(Stored items)
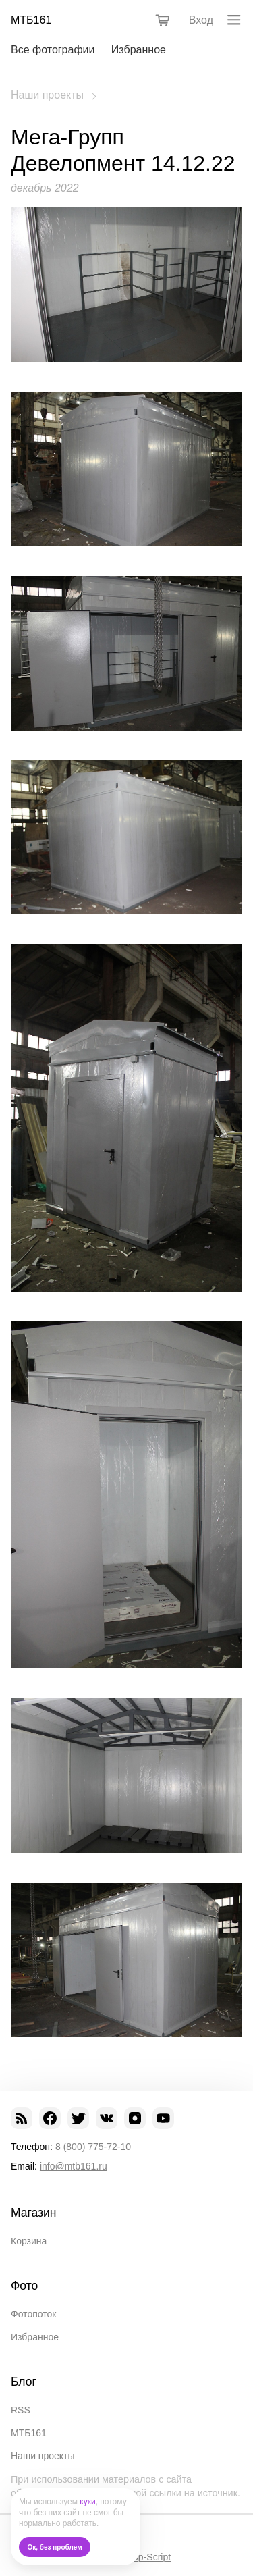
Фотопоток (33, 2314)
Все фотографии (52, 49)
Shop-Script (146, 2557)
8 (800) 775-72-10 (93, 2146)
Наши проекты (47, 95)
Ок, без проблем (55, 2547)
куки (87, 2501)
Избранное (138, 49)
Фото (24, 2286)
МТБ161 (31, 20)
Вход (201, 20)
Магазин (34, 2213)
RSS (20, 2409)
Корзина (29, 2241)
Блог (23, 2381)
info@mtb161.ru (73, 2166)
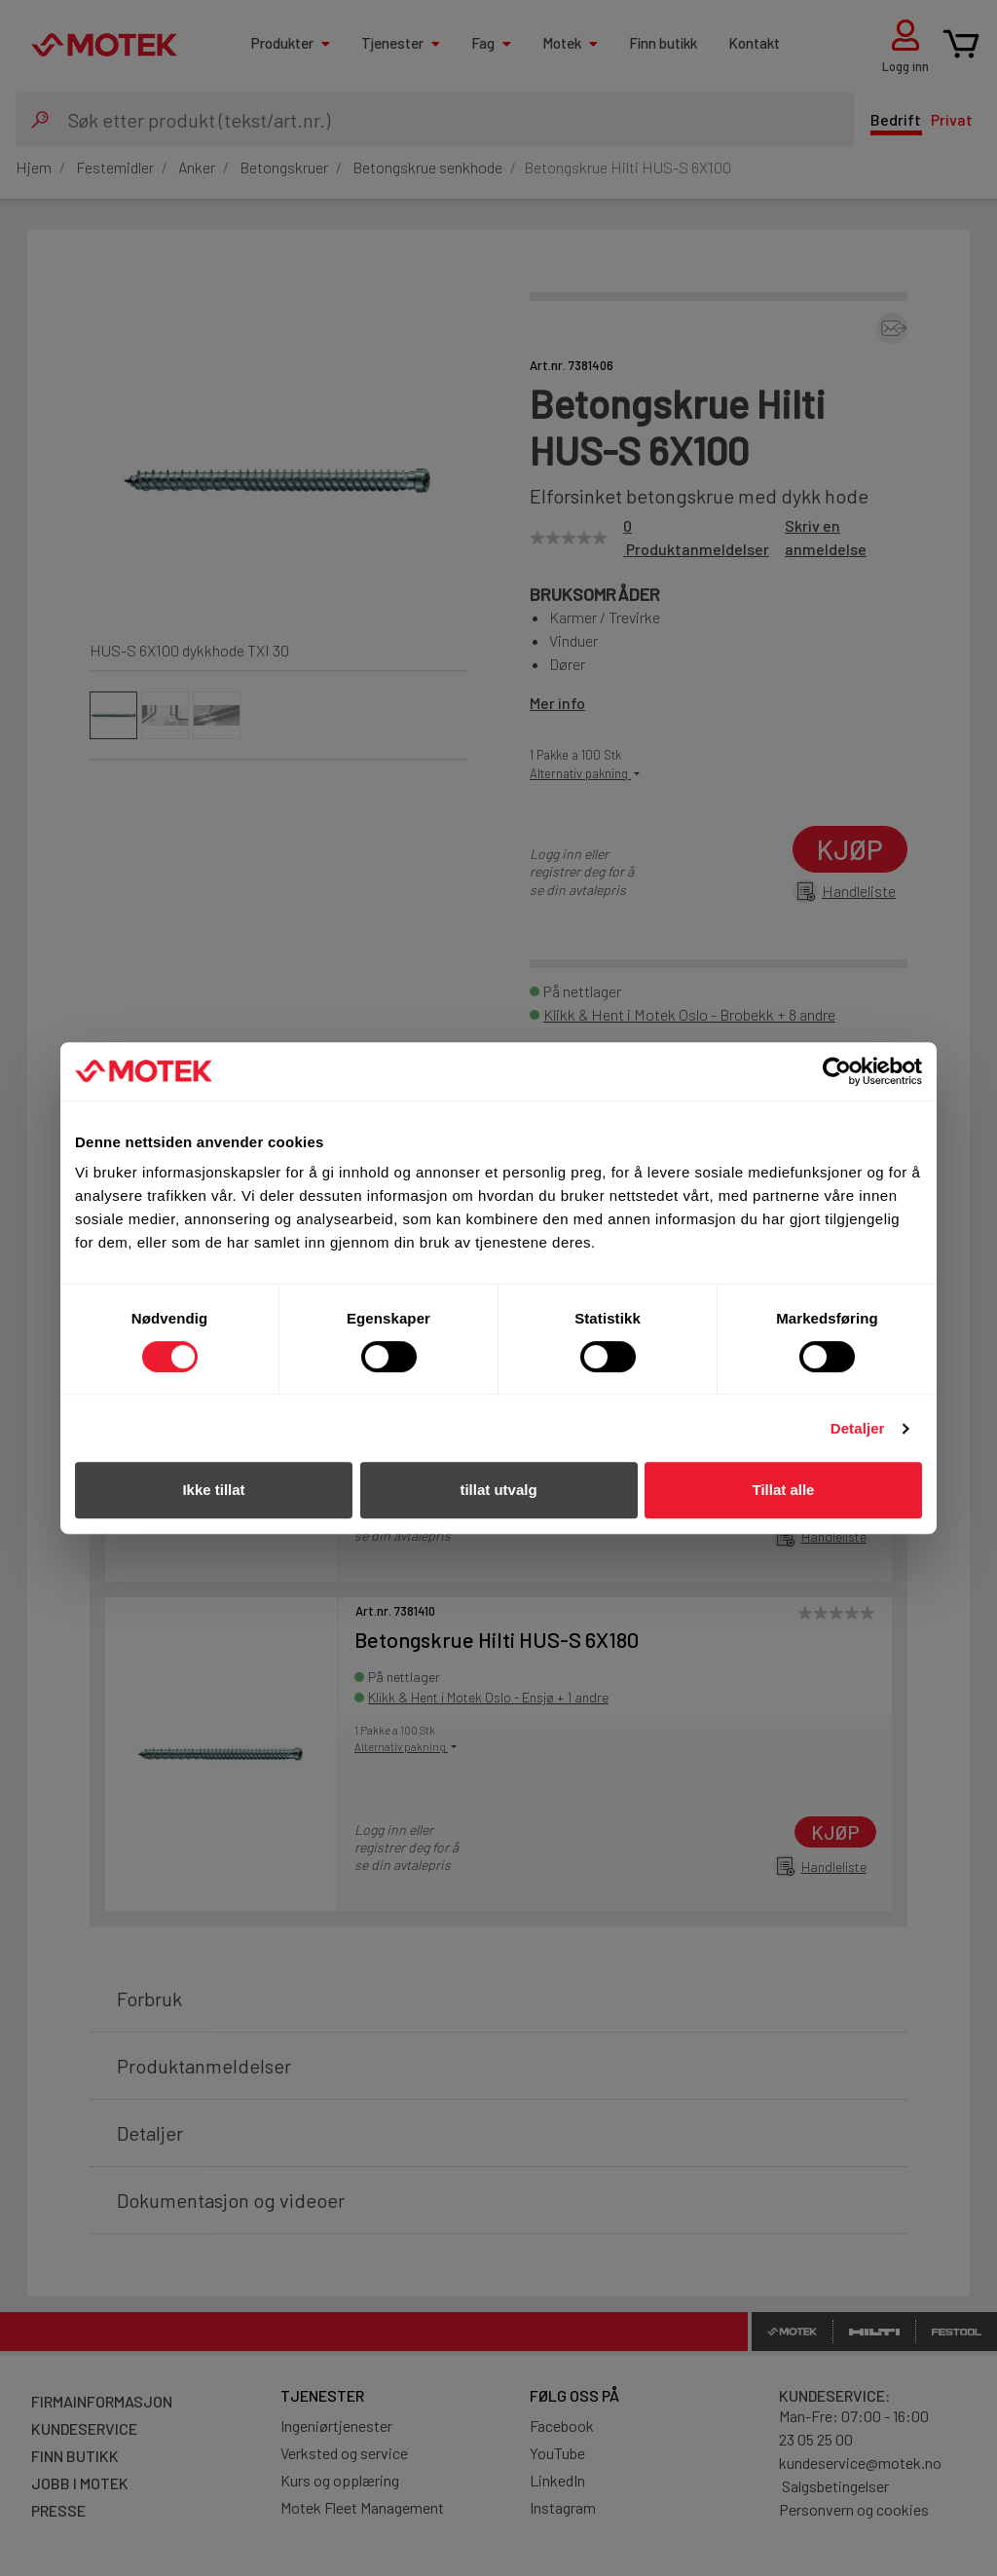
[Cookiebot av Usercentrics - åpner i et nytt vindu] (837, 1071)
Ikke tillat (213, 1489)
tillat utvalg (498, 1489)
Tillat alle (784, 1489)
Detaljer (858, 1428)
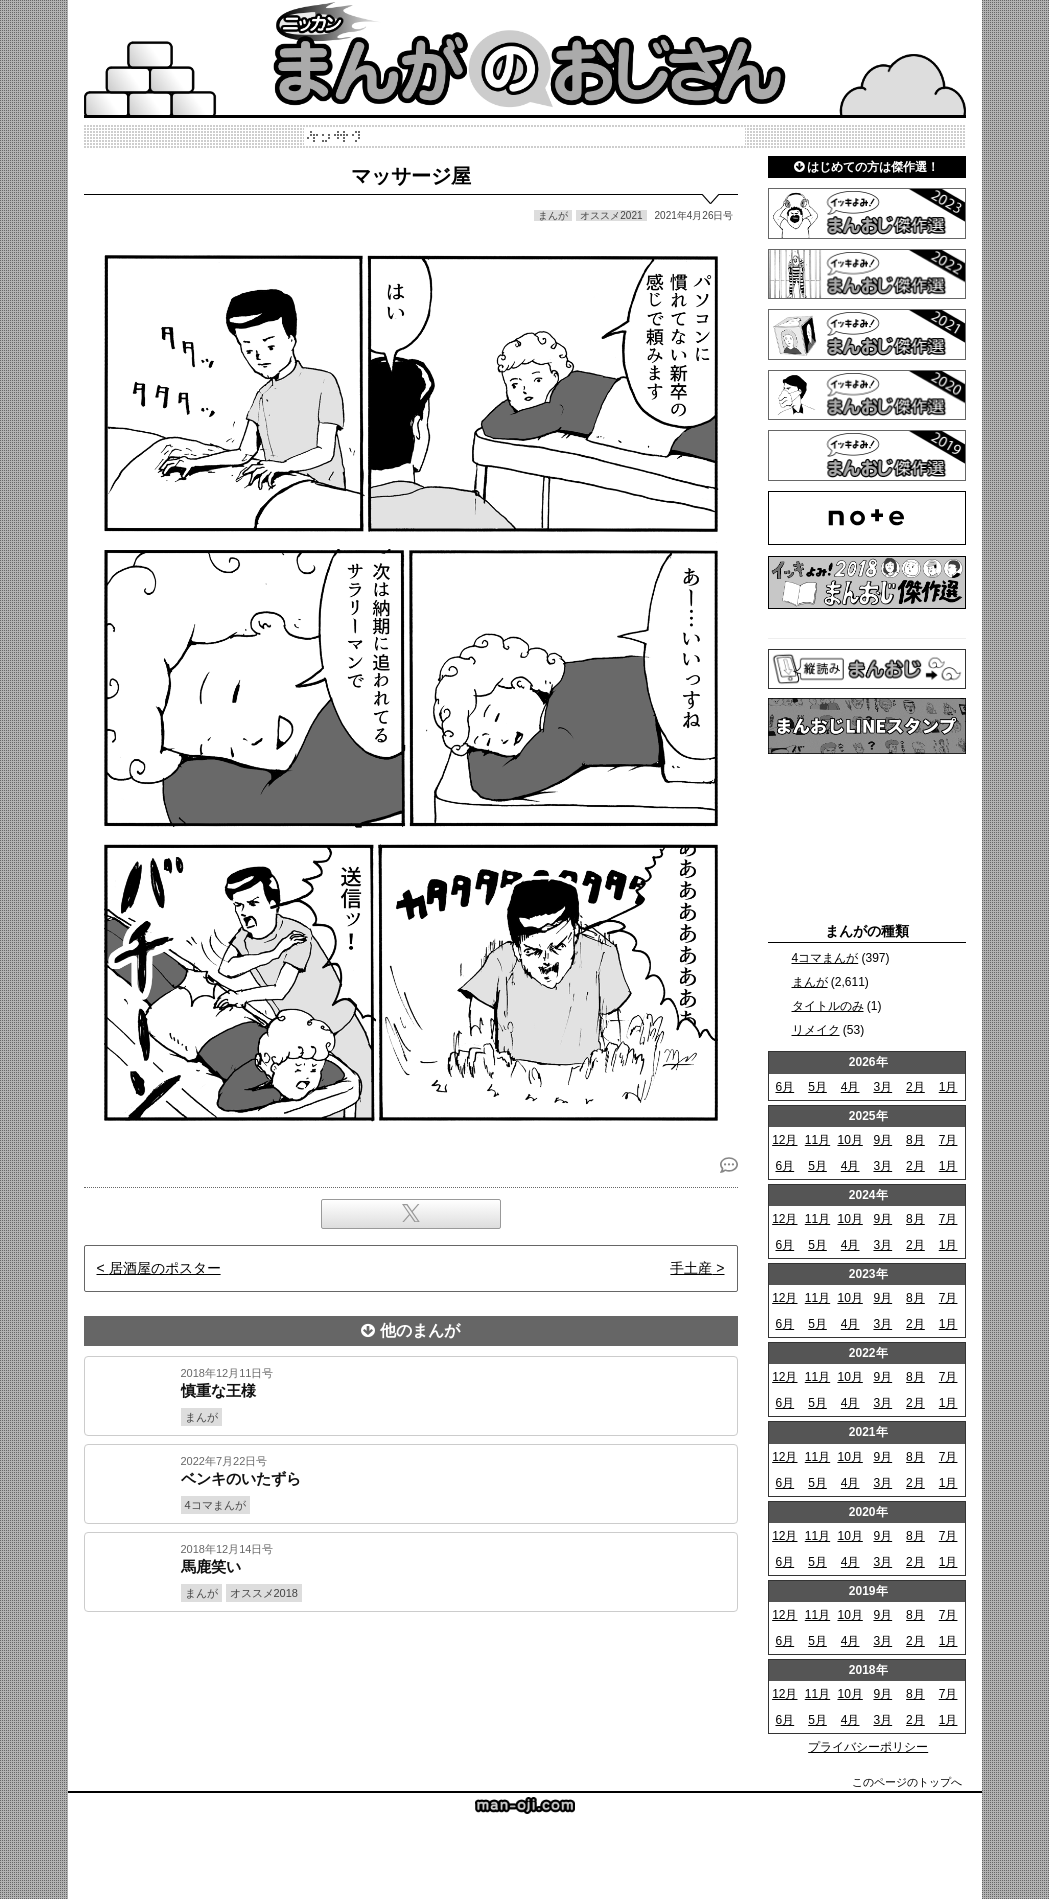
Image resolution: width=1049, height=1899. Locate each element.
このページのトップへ (907, 1782)
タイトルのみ (828, 1006)
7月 (948, 1140)
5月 (817, 1087)
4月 (850, 1087)
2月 (915, 1087)
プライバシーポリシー (868, 1747)
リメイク (816, 1030)
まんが (810, 982)
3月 (882, 1087)
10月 (849, 1140)
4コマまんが (825, 958)
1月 (948, 1087)
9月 (882, 1140)
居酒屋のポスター (165, 1268)
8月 (915, 1140)
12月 (784, 1140)
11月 (817, 1140)
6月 (784, 1087)
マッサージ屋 (411, 176)
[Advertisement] (411, 1680)
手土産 (691, 1268)
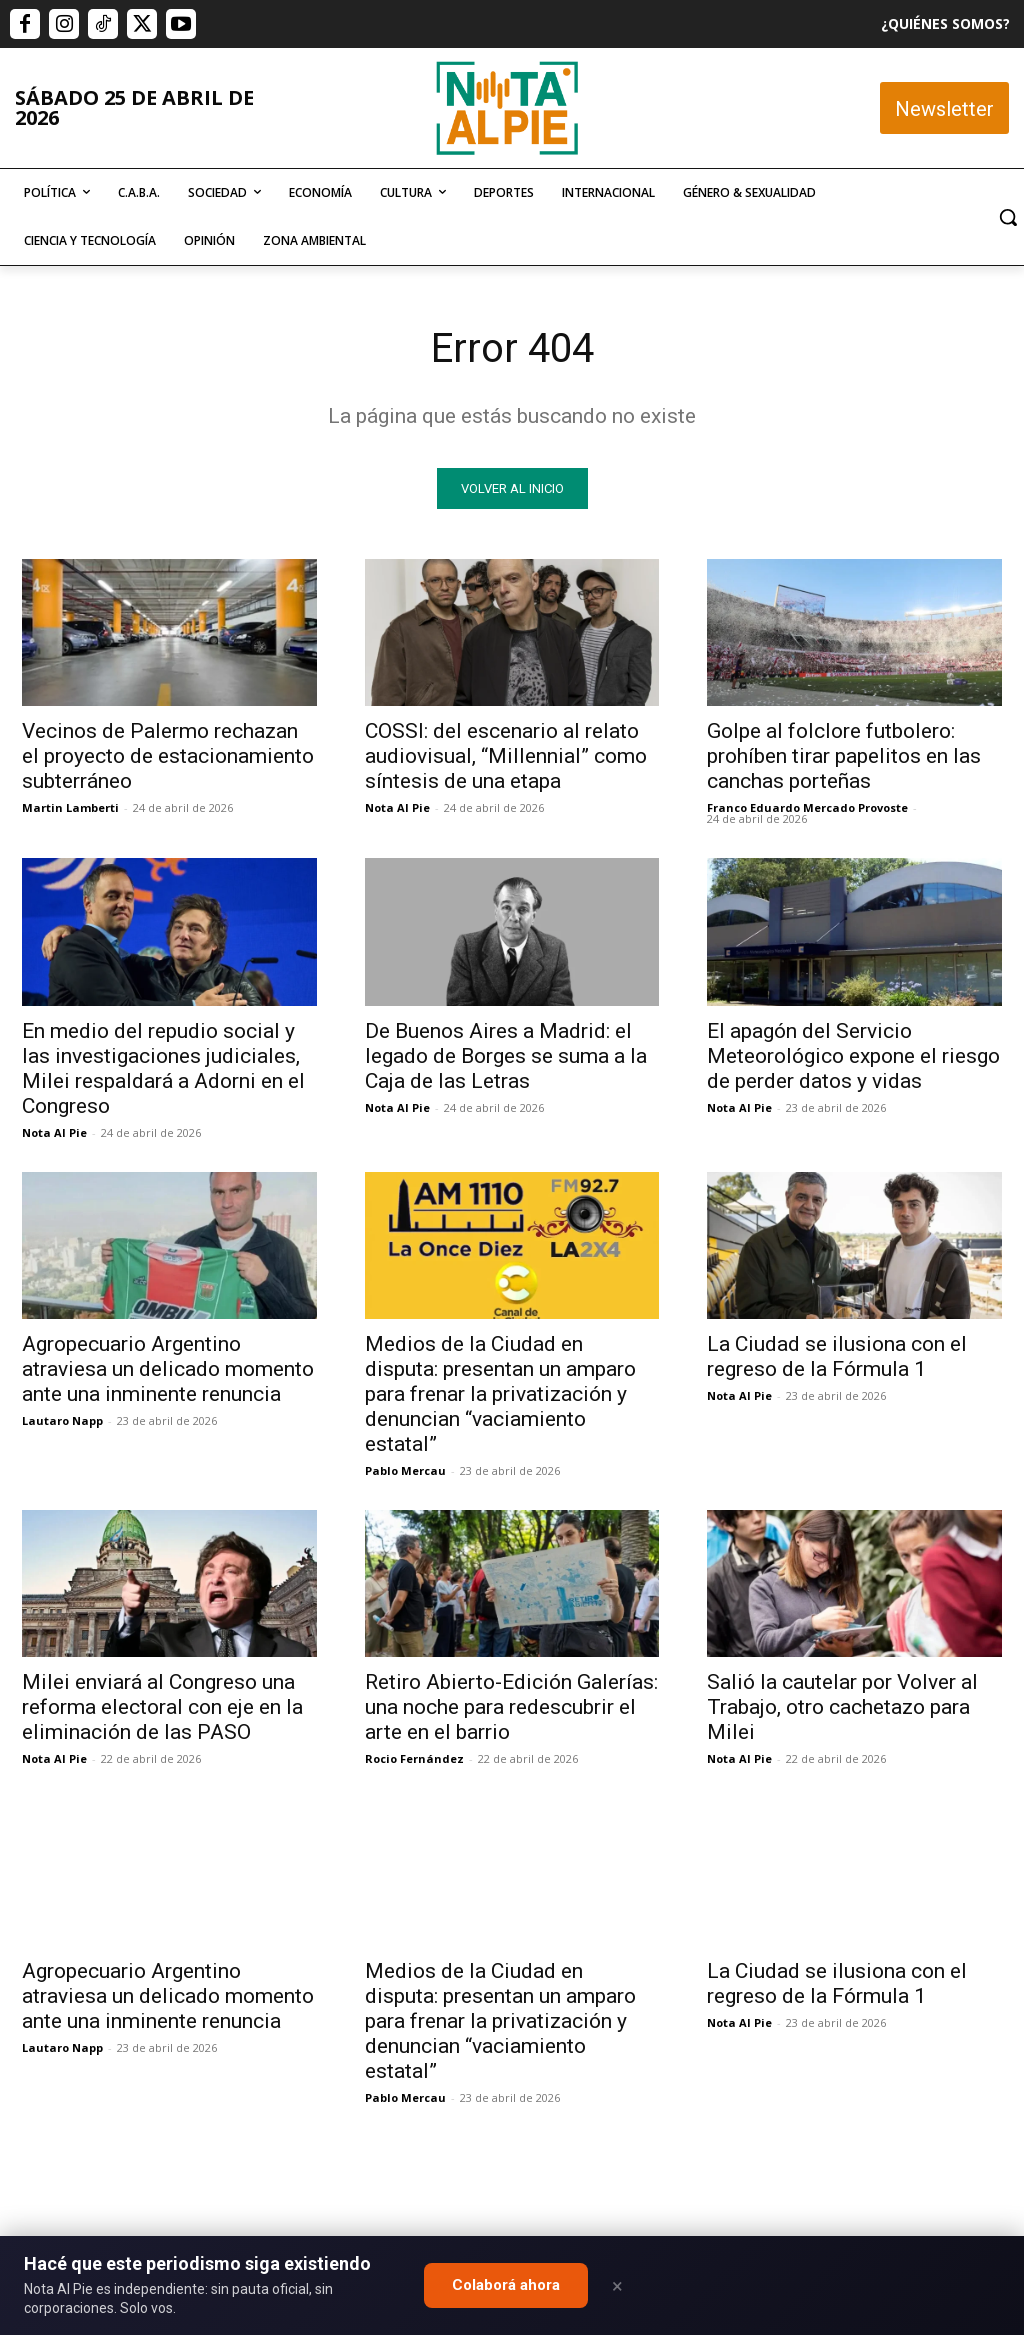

= Description of the task =
Which lines run from the one containing "tillat utvalg (498, 1489)" to the end of the data above? Set down those lines exactly, and only those, without any pictures.

= Solved problem =
tillat utvalg (498, 1489)
Tillat alle (784, 1489)
Detaljer (858, 1428)
Image resolution: width=1049, height=1899. Locate each element.
このページのトップへ (907, 1782)
タイトルのみ (828, 1006)
7月 (948, 1140)
5月 (817, 1087)
4月 (850, 1087)
2月 (915, 1087)
プライバシーポリシー (868, 1747)
リメイク (816, 1030)
まんが (810, 982)
3月 (882, 1087)
10月 (849, 1140)
4コマまんが (825, 958)
1月 (948, 1087)
9月 (882, 1140)
居酒屋のポスター (165, 1268)
8月 (915, 1140)
12月 (784, 1140)
11月 (817, 1140)
6月 (784, 1087)
マッサージ屋 (411, 176)
[Advertisement] (411, 1680)
手土産 (691, 1268)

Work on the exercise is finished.